|
I have worked on a performance-portable math library. We implement BLAS, sparse matrix operations, a variety of solvers, some ODE stuff, and various utilities for a variety of serial and parallel execution modes on x86, ARM, and the three major GPU vendors. The simplest and highest-impact tests are all the edge cases - if an input matrix/vector/scalar is 0/1/-1/NaN, that usually tells you a lot about what the outputs should be. It can be difficult to determine sensible numerical limit for error in the algorithms. The simplest example is a dot product - summing floats is not associative, so doing it in parallel is not bitwise the same as serial. For dot in particular it's relatively easy to come up with an error bound, but for anything more complicated it takes a particular expertise that is not always available. This has been a work in progress, and sometimes (usually) we just picked a magic tolerance out of thin air that seems to work. Solvers are tested using analytical solutions and by inverting them, e.g. if we're solving Ax = y, for x, then Ax should come out "close" to the original y (see error tolerance discussion above). One of the most surprising things to me is that the suite has identified many bugs in vendor math libraries (OpenBLAS, MKL, cuSparse, rocSparse, etc.) - a major component of what we do is wrap up these vendor libraries in a common interface so our users don't have to do any work when they switch supercomputers, so in practice we test them all pretty thoroughly as well. Maybe I can let OpenBLAS off the hook due to the wide variety of systems they support, but I expected the other vendors would do a better job since they're better-resourced. For this reason we find regression tests to be useful as well. |
Probably worth mentioning that in general the tolerance should be relative error, not absolute, for floating point math. Absolute error tolerance should only be used when there’s a maximum limit on the magnitude of inputs, or the problem has been analyzed and understood.

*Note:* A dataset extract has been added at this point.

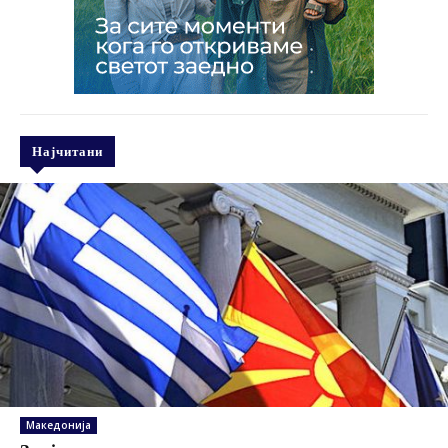
Најчитани
Македонија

I know that doesn’t stop people from just throwing in 1e-6 all over the place, just like the article did. (Hey I do it too!) But if the problem hasn’t been analyzed then an absolute error tolerance is just a bug waiting to happen. It might seem to work at first, but then catch and confuse someone as soon as the tests use bigger numbers. Or maybe worse, fail to catch a bug when they start using smaller numbers.